» Task statement: All lines below containing the string "Ultra" are to be copied.

» Data excerpts:

▬▬▬

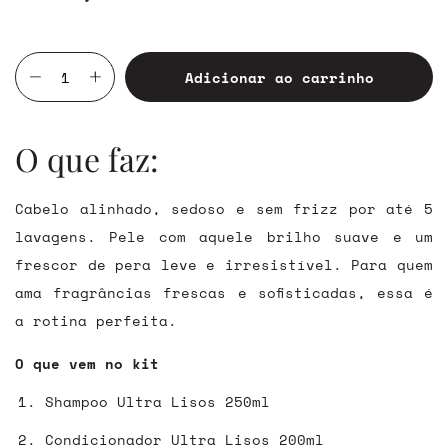
O que faz:
Cabelo alinhado, sedoso e sem frizz por até 5
lavagens. Pele com aquele brilho suave e um
frescor de pera leve e irresistível. Para quem
ama fragrâncias frescas e sofisticadas, essa é
a rotina perfeita.
O que vem no kit
Shampoo Ultra Lisos 250ml
Condicionador Ultra Lisos 200ml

▬▬▬

» Exercise solution:
Shampoo Ultra Lisos 250ml
Condicionador Ultra Lisos 200ml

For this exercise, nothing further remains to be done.